The United States recently turned down Ukraine's request for sniper training for its armed forces because that is considered an offensive skill.
The U.S. policy is aimed at teaching defensive skills in order to avoid escalating the conflict.
U.S. officials said the distinction between defensive and offensive tactics makes little difference, since the training is focused on building basic soldier skills, which are similar for offensive and defensive operations.
As a result, U.S. trainers can teach nearly all the skills needed for small and mid-size combat units despite the focus on defensive operations, commanders say.
Skills such as patrolling, for example, are used defensively and offensively.
“At the company and maybe even at the battalion level, there’s not really a big distinction between offensive and defensive things,” said Lt. Gen. Ben Hodges, commander of U.S. Army Europe.
"What we're trying to do is make sure the Ukrainians at the tactical level are as capable as they can be."
Some critics worry that the policy reflects an approach that won't work against Putin's expansionist policies.
Rep.

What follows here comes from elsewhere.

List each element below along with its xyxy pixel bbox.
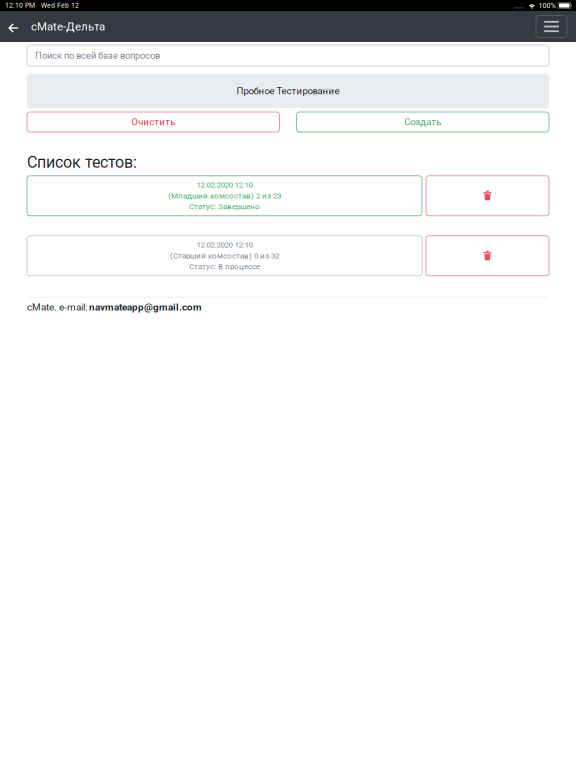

Duncan Hunter, R-Calif., and other Republican lawmakers have criticized the Obama administration for limiting aid to Ukraine’s military to “non-lethal” supplies, such as medical equipment, communications gear and radar.

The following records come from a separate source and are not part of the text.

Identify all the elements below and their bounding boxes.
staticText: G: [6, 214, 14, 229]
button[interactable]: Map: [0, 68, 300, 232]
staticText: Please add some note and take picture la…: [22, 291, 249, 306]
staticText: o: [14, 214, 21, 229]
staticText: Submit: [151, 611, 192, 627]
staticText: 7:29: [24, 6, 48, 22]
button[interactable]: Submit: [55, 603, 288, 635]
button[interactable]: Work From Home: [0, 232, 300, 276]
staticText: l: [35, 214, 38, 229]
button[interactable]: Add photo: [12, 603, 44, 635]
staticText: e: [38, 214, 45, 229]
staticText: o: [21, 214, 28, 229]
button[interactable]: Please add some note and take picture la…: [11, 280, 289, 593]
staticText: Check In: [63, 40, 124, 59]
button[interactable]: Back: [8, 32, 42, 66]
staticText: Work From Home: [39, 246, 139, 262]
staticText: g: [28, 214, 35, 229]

But the training has received less scrutiny.
The United States has several hundred military trainers in Ukraine.
U.S. training efforts began with Ukraine's border forces and national guard, which are responsible for internal security, but recently expanded to Ukraine's conventional forces.
“If you’re there, why not train them in the way Ukrainians need to be trained to counteract the Russian offensive,” said Hunter, a member of the House Armed Services Committee who recently visited Ukraine.
“How nice can you be while Putin takes over the world?”
Such training limitations are not new.
Many European countries in the U.S.-led coalition in Afghanistan, for example, had limits on missions they could perform.
During the war there, the U.S. military urged its European allies to lift the restrictions, called national caveats.
In Ukraine, the situation is reversed.
“There are some specific offensive tasks that we just don’t do,” said Col. Nick Ducich, commander of the multinational training group in Ukraine.
He said U.S. trainers are not teaching Ukrainian troops how to establish an ambush, which is considered an exclusively offensive skill, in addition to avoiding sniper training.
Canada and Lithuania, which also train Ukrainian forces, do not have similar restrictions.
The Ukrainians face a formidable foe in the separatists in the eastern part of the country.
Russia backs separatists with ammunition, weapons and advisers.
Russia also has massed forces at the border at times and provided deadly fire support to the separatists, using drones as spotters for its artillery.
Michael Carpenter, a deputy assistant Defense secretary, said the U.S. has to walk a line, helping Ukraine without provoking a Russian response.
“The goal has been to help the Ukrainians be more effective in defending their territory without escalating the conflict,” Carpenter said.
The United States is providing Ukraine’s military force with about $600 million in training and equipment.
The equipment includes counter-artillery radar, night-vision goggles and other sophisticated hardware.
“There is no other country that is doing even close to what we're doing,” Carpenter said.